What the task requires: Include in the output exactly the lines from the opening of the data through the line containing "arvokasta muistitietoaineistoa aikalaisilta", and nothing more.

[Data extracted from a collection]
BEGIN

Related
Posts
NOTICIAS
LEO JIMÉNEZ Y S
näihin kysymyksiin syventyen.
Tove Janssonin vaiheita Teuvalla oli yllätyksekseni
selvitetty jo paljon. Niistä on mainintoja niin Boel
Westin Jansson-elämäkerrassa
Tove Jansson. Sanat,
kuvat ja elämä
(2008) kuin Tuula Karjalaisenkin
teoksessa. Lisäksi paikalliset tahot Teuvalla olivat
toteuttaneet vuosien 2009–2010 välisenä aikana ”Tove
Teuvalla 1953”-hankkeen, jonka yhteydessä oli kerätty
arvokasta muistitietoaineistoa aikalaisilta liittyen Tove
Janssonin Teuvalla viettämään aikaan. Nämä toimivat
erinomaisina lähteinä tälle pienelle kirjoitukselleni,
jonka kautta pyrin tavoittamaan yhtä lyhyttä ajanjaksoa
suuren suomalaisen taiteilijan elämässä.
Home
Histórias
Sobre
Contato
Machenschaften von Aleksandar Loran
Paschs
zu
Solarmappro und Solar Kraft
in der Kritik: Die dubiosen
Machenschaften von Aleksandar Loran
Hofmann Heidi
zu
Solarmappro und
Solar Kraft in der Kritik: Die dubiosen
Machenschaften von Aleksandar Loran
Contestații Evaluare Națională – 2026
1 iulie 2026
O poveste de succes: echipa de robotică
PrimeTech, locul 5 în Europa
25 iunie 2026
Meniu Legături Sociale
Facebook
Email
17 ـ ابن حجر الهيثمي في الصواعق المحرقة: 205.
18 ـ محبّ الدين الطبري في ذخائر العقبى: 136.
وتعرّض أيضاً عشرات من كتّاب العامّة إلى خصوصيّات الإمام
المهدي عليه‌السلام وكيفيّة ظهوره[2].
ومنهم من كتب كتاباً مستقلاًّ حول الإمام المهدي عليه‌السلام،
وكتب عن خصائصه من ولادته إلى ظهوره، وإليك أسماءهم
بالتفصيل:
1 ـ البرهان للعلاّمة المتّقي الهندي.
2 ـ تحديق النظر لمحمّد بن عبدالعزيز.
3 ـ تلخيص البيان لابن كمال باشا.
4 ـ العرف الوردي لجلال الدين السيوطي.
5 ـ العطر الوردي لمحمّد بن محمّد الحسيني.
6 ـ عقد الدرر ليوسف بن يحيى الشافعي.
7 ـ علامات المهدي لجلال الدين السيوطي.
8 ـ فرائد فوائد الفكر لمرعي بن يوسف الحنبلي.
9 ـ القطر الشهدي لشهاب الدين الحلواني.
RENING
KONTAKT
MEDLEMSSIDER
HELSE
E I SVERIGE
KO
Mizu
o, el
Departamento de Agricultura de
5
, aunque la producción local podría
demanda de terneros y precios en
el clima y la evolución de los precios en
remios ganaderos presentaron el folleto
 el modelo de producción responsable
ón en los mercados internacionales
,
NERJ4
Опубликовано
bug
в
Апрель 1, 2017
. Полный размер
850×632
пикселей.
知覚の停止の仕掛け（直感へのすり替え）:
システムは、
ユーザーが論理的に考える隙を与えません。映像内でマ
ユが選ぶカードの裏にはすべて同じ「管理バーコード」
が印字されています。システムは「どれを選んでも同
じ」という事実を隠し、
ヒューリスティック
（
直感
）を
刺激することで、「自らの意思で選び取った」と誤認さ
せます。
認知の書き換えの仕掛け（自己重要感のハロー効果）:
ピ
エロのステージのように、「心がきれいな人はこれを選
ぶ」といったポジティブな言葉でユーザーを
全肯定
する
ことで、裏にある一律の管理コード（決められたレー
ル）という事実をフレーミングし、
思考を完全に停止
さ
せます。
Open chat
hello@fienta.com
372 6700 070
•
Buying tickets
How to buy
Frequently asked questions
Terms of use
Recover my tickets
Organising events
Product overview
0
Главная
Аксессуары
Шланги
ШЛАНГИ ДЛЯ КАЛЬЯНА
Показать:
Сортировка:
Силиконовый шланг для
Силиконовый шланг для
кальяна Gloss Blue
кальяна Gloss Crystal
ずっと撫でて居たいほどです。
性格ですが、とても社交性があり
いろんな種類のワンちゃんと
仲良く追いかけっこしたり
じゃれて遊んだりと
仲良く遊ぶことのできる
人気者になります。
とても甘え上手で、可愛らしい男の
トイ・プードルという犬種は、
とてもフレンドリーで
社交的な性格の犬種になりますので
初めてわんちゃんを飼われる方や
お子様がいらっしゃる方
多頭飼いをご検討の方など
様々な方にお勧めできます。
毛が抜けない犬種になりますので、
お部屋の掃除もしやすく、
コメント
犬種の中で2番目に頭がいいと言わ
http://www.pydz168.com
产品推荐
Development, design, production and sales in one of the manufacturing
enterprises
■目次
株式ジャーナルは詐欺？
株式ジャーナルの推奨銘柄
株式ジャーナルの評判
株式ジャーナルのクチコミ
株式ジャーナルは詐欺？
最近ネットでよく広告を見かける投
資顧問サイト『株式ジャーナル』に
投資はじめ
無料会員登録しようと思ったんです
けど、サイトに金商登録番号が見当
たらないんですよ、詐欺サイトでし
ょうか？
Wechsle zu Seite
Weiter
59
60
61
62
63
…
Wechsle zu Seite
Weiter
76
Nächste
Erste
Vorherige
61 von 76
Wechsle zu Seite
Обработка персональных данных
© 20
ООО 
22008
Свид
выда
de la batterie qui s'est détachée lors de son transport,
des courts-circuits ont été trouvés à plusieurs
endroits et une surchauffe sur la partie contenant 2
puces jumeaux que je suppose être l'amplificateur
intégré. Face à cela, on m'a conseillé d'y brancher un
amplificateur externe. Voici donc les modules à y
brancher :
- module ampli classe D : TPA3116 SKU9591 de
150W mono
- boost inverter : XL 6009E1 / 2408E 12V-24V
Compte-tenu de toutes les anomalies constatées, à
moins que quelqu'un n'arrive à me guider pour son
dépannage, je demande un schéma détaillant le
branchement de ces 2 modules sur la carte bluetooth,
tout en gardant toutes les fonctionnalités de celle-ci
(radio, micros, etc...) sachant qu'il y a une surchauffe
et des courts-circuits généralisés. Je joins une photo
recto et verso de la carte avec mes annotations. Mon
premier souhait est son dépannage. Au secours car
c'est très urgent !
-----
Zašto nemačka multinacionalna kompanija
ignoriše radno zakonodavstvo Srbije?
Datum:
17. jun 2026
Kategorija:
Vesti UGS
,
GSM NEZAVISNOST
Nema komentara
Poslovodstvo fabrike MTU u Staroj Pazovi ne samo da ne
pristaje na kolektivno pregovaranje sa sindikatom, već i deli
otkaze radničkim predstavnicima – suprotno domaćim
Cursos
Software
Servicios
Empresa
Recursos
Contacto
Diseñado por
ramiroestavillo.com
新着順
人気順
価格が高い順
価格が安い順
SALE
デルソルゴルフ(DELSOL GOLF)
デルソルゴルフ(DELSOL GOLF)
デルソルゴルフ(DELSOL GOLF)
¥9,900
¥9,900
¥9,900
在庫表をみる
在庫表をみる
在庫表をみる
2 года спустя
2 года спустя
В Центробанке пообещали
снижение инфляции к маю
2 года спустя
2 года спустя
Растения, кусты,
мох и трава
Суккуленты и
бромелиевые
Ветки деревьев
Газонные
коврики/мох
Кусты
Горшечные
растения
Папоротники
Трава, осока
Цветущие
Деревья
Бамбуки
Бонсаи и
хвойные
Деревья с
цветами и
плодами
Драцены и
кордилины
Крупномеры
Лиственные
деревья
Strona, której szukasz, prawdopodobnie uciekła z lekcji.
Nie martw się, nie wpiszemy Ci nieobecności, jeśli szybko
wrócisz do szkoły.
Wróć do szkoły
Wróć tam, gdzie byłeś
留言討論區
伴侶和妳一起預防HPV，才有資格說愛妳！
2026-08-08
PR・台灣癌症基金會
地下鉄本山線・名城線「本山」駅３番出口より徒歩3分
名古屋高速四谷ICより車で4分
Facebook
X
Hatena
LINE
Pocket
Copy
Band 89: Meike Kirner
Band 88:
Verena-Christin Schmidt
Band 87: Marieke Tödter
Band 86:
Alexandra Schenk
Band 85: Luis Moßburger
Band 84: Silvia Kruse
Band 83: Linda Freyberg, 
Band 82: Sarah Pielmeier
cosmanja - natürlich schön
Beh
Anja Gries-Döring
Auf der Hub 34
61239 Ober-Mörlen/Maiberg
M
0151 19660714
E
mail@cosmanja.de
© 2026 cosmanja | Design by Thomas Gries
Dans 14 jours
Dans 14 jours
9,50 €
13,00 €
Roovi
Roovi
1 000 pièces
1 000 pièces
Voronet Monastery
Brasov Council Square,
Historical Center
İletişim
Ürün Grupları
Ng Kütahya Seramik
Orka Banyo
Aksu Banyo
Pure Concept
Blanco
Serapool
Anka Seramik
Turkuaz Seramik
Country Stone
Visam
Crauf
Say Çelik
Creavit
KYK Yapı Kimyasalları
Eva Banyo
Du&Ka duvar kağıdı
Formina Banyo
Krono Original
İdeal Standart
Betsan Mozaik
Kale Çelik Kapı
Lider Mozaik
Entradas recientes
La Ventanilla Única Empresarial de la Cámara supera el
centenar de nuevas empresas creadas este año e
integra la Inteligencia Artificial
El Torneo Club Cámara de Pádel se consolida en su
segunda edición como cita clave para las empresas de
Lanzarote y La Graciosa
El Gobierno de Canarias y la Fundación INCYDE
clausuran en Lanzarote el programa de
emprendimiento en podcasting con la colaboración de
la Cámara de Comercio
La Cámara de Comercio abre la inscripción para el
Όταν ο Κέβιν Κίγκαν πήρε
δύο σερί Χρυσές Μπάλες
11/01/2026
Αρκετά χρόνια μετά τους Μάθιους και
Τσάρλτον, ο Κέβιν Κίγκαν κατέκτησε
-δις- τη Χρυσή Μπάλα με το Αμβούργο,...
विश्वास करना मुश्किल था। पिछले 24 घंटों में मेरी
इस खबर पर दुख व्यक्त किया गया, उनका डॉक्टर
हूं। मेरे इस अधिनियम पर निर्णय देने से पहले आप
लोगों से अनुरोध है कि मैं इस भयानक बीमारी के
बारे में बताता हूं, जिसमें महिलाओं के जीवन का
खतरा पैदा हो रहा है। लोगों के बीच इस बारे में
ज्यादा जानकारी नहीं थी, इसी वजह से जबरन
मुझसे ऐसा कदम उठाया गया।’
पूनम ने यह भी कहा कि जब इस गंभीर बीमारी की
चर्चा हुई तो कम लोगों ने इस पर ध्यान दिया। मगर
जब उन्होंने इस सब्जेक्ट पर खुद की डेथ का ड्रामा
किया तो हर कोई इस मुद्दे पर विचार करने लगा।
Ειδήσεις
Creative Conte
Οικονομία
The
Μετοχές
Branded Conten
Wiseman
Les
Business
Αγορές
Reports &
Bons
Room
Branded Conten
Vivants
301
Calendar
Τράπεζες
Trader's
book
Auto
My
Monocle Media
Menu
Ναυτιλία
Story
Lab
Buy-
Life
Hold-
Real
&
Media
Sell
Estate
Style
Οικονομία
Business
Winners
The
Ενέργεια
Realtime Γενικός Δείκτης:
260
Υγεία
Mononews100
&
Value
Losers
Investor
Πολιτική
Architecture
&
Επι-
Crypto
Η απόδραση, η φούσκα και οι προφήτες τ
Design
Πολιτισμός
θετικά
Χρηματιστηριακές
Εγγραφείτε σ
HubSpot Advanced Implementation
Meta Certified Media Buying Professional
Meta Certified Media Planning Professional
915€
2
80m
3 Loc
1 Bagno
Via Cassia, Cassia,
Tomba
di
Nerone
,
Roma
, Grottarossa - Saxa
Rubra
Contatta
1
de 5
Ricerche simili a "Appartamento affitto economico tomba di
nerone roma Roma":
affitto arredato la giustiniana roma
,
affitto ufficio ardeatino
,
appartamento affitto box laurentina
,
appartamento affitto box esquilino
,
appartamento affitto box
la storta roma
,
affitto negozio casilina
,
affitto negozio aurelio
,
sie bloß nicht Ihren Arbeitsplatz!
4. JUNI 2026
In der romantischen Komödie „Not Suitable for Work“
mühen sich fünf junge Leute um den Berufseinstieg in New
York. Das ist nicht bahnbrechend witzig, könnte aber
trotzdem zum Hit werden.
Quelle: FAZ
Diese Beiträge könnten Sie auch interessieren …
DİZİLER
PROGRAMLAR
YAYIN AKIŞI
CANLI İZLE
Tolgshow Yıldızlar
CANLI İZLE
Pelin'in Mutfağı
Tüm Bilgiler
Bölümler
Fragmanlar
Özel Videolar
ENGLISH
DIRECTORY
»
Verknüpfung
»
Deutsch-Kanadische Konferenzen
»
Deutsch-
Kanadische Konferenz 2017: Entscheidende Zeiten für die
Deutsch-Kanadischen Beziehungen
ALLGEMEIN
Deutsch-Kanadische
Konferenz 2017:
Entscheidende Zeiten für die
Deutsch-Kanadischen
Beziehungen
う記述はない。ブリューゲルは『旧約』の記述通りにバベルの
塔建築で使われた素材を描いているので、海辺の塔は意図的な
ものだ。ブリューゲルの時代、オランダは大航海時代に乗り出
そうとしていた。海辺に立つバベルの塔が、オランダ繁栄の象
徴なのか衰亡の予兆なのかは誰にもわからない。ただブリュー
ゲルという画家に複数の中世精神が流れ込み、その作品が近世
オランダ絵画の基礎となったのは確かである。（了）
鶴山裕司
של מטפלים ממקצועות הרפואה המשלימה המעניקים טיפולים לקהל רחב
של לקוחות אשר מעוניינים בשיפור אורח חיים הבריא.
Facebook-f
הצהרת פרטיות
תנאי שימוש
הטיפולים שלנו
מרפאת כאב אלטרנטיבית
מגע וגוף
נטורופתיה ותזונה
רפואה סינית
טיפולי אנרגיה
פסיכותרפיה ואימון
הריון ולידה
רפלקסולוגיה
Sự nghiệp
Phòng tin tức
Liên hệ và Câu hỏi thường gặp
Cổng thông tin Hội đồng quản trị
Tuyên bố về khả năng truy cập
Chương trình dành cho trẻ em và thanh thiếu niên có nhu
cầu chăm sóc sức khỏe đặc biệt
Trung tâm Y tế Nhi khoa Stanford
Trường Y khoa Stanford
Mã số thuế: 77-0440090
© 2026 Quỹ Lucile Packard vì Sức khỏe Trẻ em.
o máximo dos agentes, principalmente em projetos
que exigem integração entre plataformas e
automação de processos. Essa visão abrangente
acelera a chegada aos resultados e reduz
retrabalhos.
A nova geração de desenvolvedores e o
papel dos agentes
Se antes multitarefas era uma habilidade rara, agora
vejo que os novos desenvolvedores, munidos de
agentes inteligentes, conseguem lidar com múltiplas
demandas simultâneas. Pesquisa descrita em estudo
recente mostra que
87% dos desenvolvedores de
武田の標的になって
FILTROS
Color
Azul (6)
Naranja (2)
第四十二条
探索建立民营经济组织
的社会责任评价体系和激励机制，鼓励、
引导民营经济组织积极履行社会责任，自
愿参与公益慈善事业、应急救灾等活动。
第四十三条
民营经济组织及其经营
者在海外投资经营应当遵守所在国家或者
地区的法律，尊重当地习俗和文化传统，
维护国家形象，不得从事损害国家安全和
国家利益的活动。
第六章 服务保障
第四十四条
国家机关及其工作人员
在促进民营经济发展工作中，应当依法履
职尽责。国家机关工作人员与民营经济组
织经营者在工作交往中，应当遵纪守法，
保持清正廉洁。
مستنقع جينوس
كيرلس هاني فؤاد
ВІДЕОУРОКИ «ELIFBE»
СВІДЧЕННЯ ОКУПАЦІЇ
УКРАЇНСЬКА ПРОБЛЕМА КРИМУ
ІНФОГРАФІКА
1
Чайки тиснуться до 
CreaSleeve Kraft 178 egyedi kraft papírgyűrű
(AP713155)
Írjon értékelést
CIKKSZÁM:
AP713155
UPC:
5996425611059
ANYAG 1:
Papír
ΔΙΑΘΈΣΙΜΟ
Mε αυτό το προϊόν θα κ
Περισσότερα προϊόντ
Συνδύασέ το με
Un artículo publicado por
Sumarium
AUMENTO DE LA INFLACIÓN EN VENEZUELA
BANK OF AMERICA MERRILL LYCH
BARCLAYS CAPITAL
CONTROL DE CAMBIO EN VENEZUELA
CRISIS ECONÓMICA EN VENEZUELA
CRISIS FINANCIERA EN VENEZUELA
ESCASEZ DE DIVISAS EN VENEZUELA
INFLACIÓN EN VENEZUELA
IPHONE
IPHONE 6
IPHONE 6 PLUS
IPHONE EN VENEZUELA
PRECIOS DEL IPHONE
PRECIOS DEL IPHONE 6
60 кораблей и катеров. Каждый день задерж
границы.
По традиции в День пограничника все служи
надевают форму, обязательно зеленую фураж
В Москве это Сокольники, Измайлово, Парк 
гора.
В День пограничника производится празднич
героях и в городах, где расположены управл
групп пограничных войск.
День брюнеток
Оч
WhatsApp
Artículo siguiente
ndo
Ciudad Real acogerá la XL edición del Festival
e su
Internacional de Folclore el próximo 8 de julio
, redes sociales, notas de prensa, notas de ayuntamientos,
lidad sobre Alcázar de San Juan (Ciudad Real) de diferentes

END

Solution to the exercise:
Related
Posts
NOTICIAS
LEO JIMÉNEZ Y S
näihin kysymyksiin syventyen.
Tove Janssonin vaiheita Teuvalla oli yllätyksekseni
selvitetty jo paljon. Niistä on mainintoja niin Boel
Westin Jansson-elämäkerrassa
Tove Jansson. Sanat,
kuvat ja elämä
(2008) kuin Tuula Karjalaisenkin
teoksessa. Lisäksi paikalliset tahot Teuvalla olivat
toteuttaneet vuosien 2009–2010 välisenä aikana ”Tove
Teuvalla 1953”-hankkeen, jonka yhteydessä oli kerätty
arvokasta muistitietoaineistoa aikalaisilta liittyen Tove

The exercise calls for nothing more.